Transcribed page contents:
* * *

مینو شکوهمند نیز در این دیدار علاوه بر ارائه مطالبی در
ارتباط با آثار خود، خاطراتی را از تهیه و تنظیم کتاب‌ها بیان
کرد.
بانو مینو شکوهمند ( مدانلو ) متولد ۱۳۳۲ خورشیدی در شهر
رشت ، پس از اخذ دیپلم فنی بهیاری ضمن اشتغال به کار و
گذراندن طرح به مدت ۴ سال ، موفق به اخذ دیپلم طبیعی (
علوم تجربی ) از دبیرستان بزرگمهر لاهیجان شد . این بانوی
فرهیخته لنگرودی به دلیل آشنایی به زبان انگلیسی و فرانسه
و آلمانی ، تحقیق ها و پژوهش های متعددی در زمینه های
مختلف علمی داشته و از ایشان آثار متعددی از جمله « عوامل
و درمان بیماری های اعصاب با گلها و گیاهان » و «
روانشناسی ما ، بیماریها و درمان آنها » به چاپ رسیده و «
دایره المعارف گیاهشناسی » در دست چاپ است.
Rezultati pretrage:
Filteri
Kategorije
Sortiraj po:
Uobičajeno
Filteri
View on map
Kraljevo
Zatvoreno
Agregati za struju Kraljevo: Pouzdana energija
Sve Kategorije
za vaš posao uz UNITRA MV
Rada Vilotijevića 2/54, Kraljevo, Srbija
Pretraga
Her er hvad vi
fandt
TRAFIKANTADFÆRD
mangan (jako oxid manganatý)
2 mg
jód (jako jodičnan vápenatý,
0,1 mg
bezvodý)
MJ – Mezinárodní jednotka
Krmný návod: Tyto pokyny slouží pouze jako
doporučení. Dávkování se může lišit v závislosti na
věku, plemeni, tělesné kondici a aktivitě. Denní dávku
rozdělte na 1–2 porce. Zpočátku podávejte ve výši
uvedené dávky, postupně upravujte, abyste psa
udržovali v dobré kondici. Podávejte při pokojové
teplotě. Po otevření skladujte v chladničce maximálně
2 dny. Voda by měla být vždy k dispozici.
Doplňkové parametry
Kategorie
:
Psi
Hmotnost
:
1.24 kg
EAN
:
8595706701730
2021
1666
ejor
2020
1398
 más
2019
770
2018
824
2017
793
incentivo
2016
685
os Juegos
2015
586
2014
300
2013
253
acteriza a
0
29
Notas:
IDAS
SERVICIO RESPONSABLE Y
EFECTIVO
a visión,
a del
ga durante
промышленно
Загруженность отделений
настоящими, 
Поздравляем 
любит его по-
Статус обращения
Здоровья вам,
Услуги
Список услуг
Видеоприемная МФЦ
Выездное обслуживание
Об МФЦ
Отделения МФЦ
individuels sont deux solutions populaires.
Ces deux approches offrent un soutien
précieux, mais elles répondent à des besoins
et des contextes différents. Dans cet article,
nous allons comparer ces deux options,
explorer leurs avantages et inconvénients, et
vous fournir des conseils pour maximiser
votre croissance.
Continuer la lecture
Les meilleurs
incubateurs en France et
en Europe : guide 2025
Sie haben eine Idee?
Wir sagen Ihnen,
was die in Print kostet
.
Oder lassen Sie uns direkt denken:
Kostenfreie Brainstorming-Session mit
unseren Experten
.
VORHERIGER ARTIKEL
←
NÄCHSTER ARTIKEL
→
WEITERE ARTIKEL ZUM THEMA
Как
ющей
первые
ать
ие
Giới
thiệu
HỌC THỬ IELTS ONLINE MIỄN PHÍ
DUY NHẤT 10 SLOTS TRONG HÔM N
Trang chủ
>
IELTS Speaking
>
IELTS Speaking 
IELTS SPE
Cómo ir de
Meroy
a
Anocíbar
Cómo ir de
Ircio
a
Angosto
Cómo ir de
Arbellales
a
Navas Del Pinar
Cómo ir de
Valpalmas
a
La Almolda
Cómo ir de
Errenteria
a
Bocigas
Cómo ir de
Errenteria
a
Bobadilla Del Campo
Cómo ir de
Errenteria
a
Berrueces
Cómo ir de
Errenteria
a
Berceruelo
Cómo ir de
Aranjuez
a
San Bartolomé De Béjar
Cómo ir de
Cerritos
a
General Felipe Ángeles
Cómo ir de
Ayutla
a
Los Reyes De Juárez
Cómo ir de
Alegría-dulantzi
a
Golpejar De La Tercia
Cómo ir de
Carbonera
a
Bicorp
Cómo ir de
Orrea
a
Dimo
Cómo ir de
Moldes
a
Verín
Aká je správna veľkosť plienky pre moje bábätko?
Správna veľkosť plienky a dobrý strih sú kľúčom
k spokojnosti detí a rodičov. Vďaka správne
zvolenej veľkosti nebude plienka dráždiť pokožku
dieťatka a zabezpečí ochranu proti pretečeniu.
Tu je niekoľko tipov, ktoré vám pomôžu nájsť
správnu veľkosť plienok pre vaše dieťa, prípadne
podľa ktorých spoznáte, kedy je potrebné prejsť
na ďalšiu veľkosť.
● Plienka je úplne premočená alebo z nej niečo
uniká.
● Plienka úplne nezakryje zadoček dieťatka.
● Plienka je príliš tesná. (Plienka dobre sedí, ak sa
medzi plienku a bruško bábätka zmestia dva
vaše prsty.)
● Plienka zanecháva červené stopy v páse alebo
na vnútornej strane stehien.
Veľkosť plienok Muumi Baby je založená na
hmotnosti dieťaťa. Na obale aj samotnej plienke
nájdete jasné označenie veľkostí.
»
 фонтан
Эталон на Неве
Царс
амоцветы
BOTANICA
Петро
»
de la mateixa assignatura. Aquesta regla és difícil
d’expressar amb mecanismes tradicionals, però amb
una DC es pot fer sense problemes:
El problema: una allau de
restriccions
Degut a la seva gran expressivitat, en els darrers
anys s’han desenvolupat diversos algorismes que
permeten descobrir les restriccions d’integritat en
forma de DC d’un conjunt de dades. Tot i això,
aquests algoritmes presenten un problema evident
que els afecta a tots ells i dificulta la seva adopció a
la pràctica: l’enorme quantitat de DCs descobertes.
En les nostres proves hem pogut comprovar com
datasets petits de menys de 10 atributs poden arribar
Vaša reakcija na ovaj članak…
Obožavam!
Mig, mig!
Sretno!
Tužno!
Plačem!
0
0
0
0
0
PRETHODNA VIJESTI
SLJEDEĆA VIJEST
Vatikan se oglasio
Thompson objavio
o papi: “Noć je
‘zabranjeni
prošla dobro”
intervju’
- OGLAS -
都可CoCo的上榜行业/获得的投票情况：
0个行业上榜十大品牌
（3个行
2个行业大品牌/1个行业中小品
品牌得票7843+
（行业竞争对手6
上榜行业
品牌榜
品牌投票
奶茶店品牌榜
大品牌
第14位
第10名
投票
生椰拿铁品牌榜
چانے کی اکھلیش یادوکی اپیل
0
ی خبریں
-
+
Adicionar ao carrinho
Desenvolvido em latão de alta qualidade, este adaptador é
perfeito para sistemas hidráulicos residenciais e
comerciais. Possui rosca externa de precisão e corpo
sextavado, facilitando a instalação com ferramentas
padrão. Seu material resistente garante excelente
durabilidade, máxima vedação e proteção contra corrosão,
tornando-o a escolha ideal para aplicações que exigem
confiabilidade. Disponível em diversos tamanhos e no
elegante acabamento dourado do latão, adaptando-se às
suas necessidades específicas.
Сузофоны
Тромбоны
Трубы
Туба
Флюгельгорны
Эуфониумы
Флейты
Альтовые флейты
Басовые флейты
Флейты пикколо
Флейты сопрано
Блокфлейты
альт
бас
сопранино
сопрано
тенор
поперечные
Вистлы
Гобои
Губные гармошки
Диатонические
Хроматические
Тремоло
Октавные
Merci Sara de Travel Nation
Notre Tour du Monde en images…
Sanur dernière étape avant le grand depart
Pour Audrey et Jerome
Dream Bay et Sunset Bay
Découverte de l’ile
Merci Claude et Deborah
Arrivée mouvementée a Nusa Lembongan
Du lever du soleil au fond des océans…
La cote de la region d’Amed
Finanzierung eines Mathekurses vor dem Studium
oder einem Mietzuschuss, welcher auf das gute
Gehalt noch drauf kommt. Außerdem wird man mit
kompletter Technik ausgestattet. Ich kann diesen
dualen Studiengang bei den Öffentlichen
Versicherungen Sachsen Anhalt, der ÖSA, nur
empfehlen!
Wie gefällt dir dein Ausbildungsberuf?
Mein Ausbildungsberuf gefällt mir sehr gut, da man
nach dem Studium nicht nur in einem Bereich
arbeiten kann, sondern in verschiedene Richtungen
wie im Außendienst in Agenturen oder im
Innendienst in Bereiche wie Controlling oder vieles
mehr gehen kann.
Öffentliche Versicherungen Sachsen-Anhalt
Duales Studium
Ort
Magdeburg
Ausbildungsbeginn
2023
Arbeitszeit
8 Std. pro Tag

* * *

_Exercise details_
Copy, from the data above, every line where the word "seva" appears.

_Response_
Degut a la seva gran expressivitat, en els darrers
que els afecta a tots ells i dificulta la seva adopció a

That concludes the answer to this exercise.